(PROVIDED ENTRIES begins)

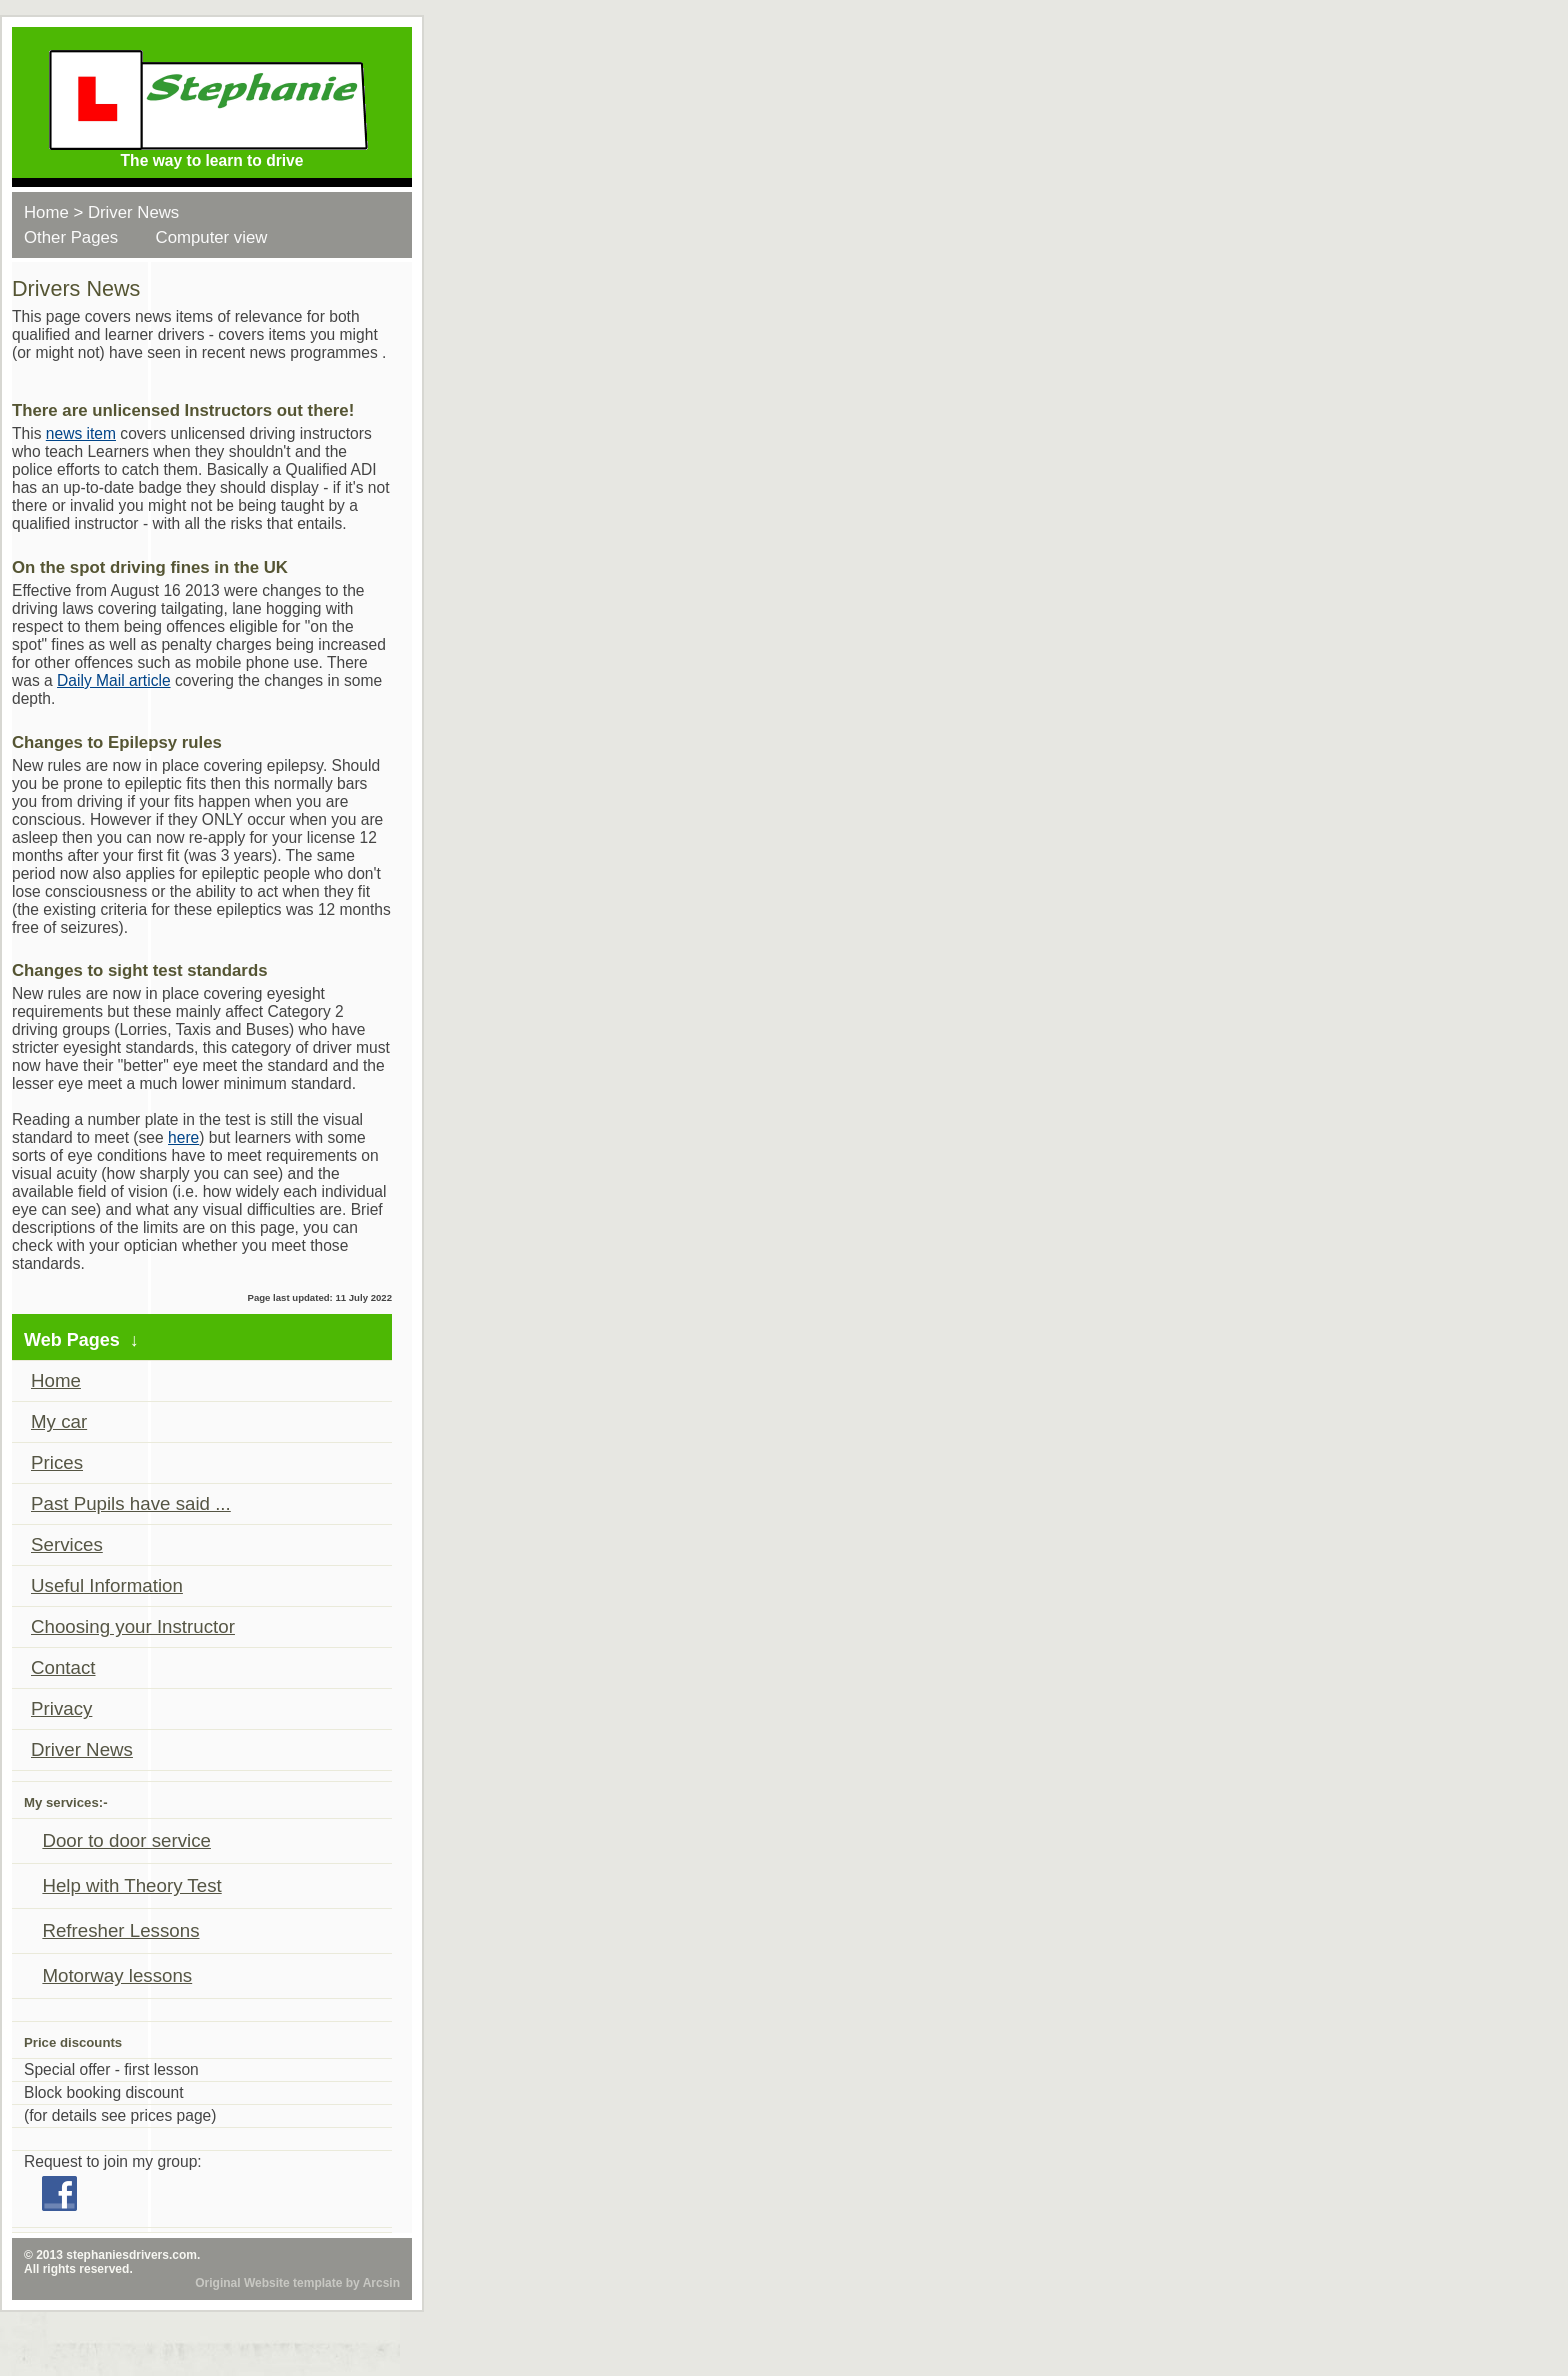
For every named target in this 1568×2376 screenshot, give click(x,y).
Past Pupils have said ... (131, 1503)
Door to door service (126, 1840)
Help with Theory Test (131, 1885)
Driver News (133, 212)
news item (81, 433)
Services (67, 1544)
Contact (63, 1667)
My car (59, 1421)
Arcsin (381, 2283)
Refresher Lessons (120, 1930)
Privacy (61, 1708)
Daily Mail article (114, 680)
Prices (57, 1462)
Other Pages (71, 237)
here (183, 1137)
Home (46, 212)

(PROVIDED ENTRIES ends)

*WORK REQUEST*. Without including any pictures, copy every line above exactly.

*WRITTEN REPLY*.
For every named target in this 1568×2376 screenshot, give click(x,y).
Past Pupils have said ... (131, 1503)
Door to door service (126, 1840)
Help with Theory Test (131, 1885)
Driver News (133, 212)
news item (81, 433)
Services (67, 1544)
Contact (63, 1667)
My car (59, 1421)
Arcsin (381, 2283)
Refresher Lessons (120, 1930)
Privacy (61, 1708)
Daily Mail article (114, 680)
Prices (57, 1462)
Other Pages (71, 237)
here (183, 1137)
Home (46, 212)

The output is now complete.